I'm not sure if this has helped or not but I'd thought I'd throw it out there... I've cut back on the amount of time I've spent playing with her. I'm encouraging her to play on her own right now and she does beautifully with it. She ran around batting a ball and tossing her kong to herself for 20 minutes last night while we ate dinner.  Since we don't have another dog right now, I felt like I had to make up the difference by playing with her all the time but I think she was always expecting a playful game whenever we were near. I'm with her almost all day since I do daycare from home so I don't feel like she's being neglected by the lack of play. I'm just limiting it to mostly fetch type games right now until she gets a little older and can understand the difference between playtime and serious time. Does that make sense? 

Either way, she's a doll and my time spent with her is beyond rewarding.  Today we've gotten permission to visit my mom's quilt group that is meeting in a senor center! Yay! I'm so excited to introduce to more new people and experiences! We get to ride the elevator!


----------



## Poodlebeguiled (May 27, 2013)

You've gotten some really good advice so far. One thing I think is very important and it goes for teaching almost anything is to not use the cue to come at all...at first, not until the dog is already coming to you and quite regularly. Entice, make squeaky noises, squeak a toy, run the other way...get the dog to come to you somehow OR when he's already coming on his own. Reinforce with a high value treat and lots of praise every time at first, holding the collar for a second, then releasing him (with a release word, also for most everything). When your puppy is coming to you most of the time when you have historically been the best thing ever to come to, then start injecting your cue word, (come or let's go, whatever you prefer) but ONLY when he's already coming, not to elicit. Never ever use the cue when your pup is motivated by something in the environment...not for a long time yet. Set him up to succeed. Don't inadvertently punish him by doing something yucky that he doesn't like. 
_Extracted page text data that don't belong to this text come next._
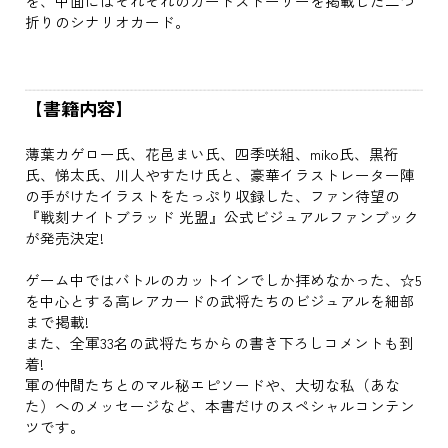
を、中面にはそれぞれのカードストーリーを掲載した二つ
折りのシナリオカード。
【書籍内容】
薄葉カゲロー氏、花邑まい氏、四季咲組、miko氏、黒裄
氏、悌太氏、川人やすたけ氏と、豪華イラストレーター陣
の手がけたイラストをたっぷり収録した、ファン待望の
『戦刻ナイトブラッド 光盟』公式ビジュアルファンブック
が発売決定!
ゲーム中ではバトルのカットインでしか拝めなかった、☆5
を中心とする高レアカードの武将たちのビジュアルを細部
まで掲載!
また、全軍33名の武将たちからの書き下ろしコメントも到
着!
軍の仲間たちとのマル秘エピソードや、大切な私（あな
た）へのメッセージなど、本書だけのスペシャルコンテン
ツです。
Once he gets really very reliable, start trying to elicit the recall but in an easy to succeed environment...few distractions so he's apt to earn more reinforcers. The more, the faster he'll learn to be reliable. Always make coming to you the best thing ever. If he ever "blows you off," it's not him blowing you off. It's him (it is he)finding something better in his environment...something more enticing and motivating than what you've been doing. So, go back to where he was succeeding and practice more there and work back up again. When people say "my dog is blowing me off" or "my dog is stubborn," it's really that the dog is under trained, under motivated...something else is more valuable to him than coming to you. It's not that he's immoral or naughty. Dogs don't have our morality or value system and don't think that way. It's just the way dogs work. They do what works...for them, period... selfish little buggers. lol.


----------



## hopetocurl (Jan 8, 2014)

We used to play puppy-pong. Each one of us would get treats and go to a separate part of the house. We'd take turns calling the dog... And then, when the dig starts automatically running back to the other person, the same person would recall. 
Indoor fun!


----------



## Poodlebeguiled (May 27, 2013)

That's a great game. I think making _all_ training fun and games is the best way ever for them to learn.


----------



## Indiana (Sep 11, 2011)

Whatever your dog likes, give her when she comes. Our dogs love balls so i usually bounce a ball for them when they come; if I want them to come in, I throw the ball inside the house and praise them. They LOVE the ball more than anything else in life


----------



## Quossum (Mar 18, 2011)

I like that someone here mentioned practicing grabbing their collar. The Collar Grab Game is one of the primary foundation games from Susan Garrett's Recallers course. You actually practice touching / grabbing the dog's collar and giving them a treat. Grab collar, treat; grab collar, treat. The dog will come to associate a hand swiftly moving to their collar as the precursor to a treat, not a reason to dart away and evade capture.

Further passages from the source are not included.